The Nigerian National Petroleum Corporation, NNPC, said Tuesday that the federal government was not considering undertaking a review of the pump prices of petroleum products, especially Premium Motor Spirit, PMS, also known as petrol.
This came on a day the NNPC also said its subsidiary, Nidas Shipping Services, has resumed the international shipment of crude oil and petroleum products and had already got its first consignment.
In a statement in Abuja, Mr. Ndu Ughamadu, General Manager, Group Public Affairs Division of the NNPC, affirmed that contrary to the misinformation trending in the social media that the Federal Government had no plan to review prices of petroleum products, either downwards or upwards, there was no such plan.
Ughamadu stated that despite the fact that NNPC, since October, 2017, had been the sole importer of PMS into the country, as oil marketing companies, OMC, could not import due to the open market price being much higher than the N145 per litre official selling price, government had no plan to review the market prices of products.
He cautioned rumour mongers to be wary of the impacts their ignoble act could cause on prices of petroleum products, especially petrol as the festive period draws nearer.
He added that if not checked, the insinuation of unsubstantiated price review could lead to artificial scarcity, hoarding of products by consumers which might, in turn, result in unwarranted queues and suffering of Nigerians at fuel stations.
He advised members of the public to report any station which sells PMS above the N145 recommended price to the offices of the Department of Petroleum Resources, DPR, nationwide, which is saddled with the responsibility of monitoring and regulating the industry’s activities.
Ughamadu said the recent statement of the Group Managing Director of the NNPC, Mr.

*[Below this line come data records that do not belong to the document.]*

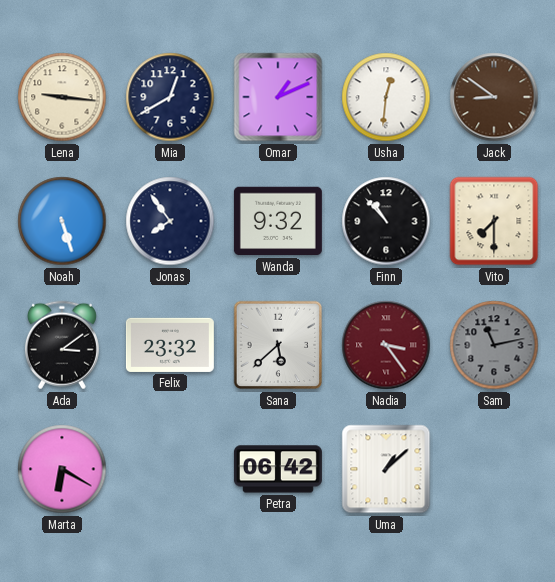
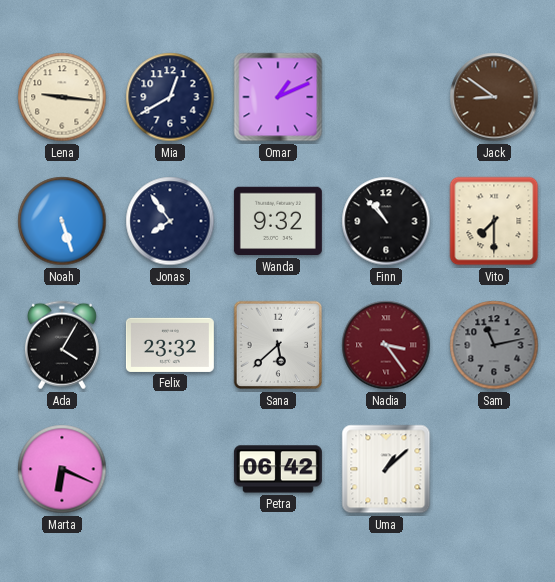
Usha: 12:31 -> none
Ada: 3:09 -> 4:05
Marta: 6:20 -> 6:19
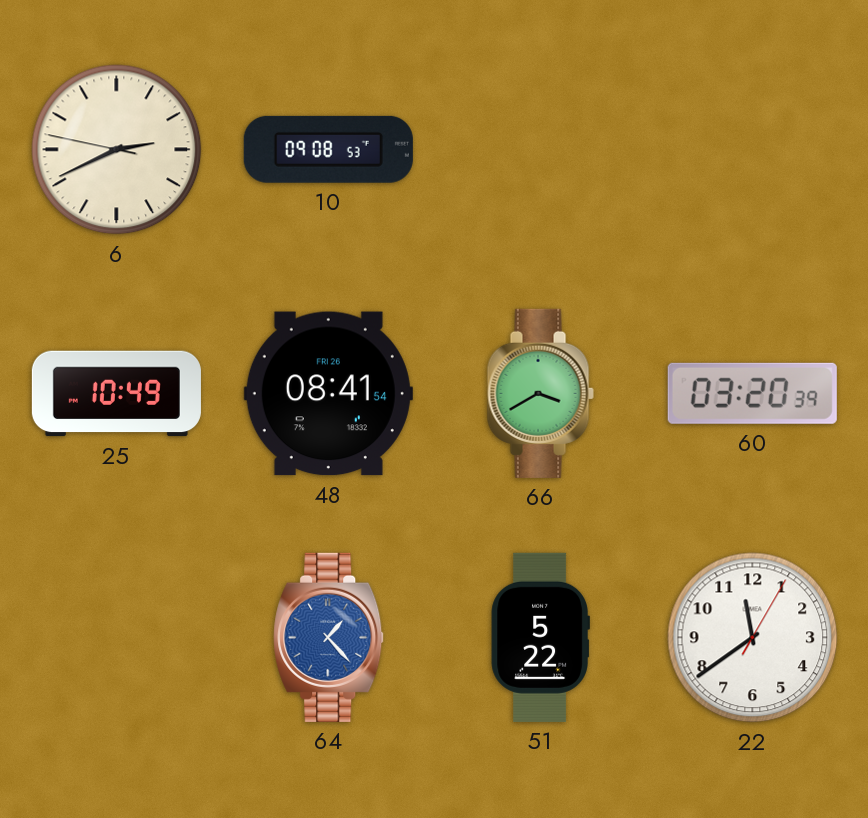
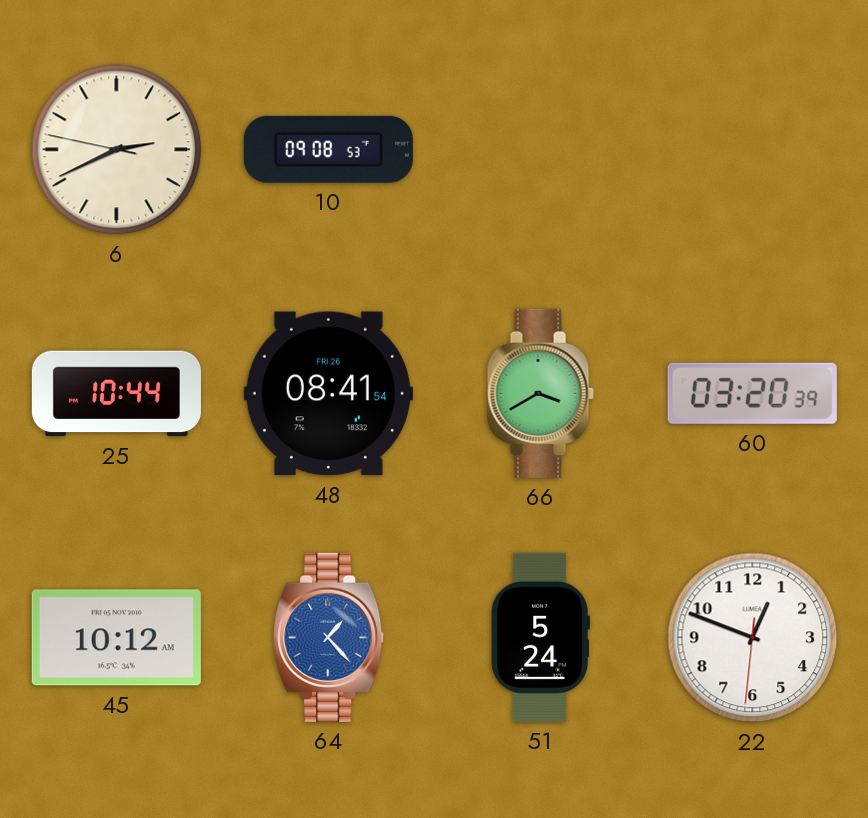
25: 10:49 -> 10:44
45: none -> 10:12
51: 5:22 -> 5:24
22: 11:39 -> 12:48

Maikanti Baru, that the corporation had 37 days stock of PMS was sacrosanct, stressing that the NNPC’s helmsman had mapped out strategies to ensure Nigerians had a hitch-free festive season.
Meanwhile, the Nigerian National Petroleum Corporation, NNPC, Tuesday, said its subsidiary, Nidas Shipping Services, has resumed the international shipment of crude oil and petroleum products and had already gotten its first consignment.
In a statement in Abuja, Group General Manager, Group Public Affairs Division of the NNPC, Mr. Ndu Ughamadu, said global tanker fixture’s report had acknowledged the chartering of LRI tanker, MV Atlantica Bridge by Nidas to load jet fuel from El Dekheila Port, Egypt, for delivery to Nigeria for Duke Oil.
The fixture report, he said, also captured Nidas’ booking of tanker Res Cogitans to load Mercuria’s gasoline cargo for early-November loading from Europe’s Amsterdam-Rotterdam-Antwerp (ARA) region to Offshore Lagos.
He further stated that as part of strategy to ensure effective participation in the entire supply value chain, NIDAS would optimize right of first refusal offer in the NNPC annual crude oil term and Direct-Sale-Direct Purchase, DSDP, agreements with off-takers.
Under the terms of the deal, Ughamadu said the off-takers are obligated to offer the NNPC shipping subsidiary the right of first refusal in freighting of cargoes.
He noted that the re-entry of NIDAS into the international shipment of crude oil and petroleum products was after seven years after falling out of reckoning in the global oil freight trade.
According to Ughamadu, NIDAS’s re-entry is in tandem with the ongoing strategic re-engineering of some NNPC subsidiaries to ensure multiple income streams and value addition to the corporation, in line with the aspiration of the corporation’s Group Managing Director, Mr. Maikanti Baru.
He explained that as a first step to regain its market position, NIDAS had established a robust chartering and operation desk in its UK office to help the company secure sea-going vessels from spot market to herald its market re-entry and foster strong competitive edge.
He further stated that the long-term aspiration of the company was to own and operate a fleet to secure a significant market share in the global shipping market.
Mr. Ughamadu said the development was part of Baru’s 12 Business Focus Areas (12BUFA) which he unfolded when he took over the leadership of the corporation in 2016.
Incorporated in 2007 as a Joint Venture between NNPC, Daewoo Shipbuilding and Marine Engineering Company Limited, DSME, Ughamadu noted that Nidas wa, at present, a wholly owned subsidiary of the corporation.
“Subsequently, a Board of Directors was inaugurated by the GMD with Engr. Henry Ikem Obih, Chief Operating Officer Downstream, as chairman, while Mr. Lawal Sade was appointed Managing Director, with mandate to drive the turn-around process and effective re-entry strategy of Nidas into the international oil shipping business,” he added.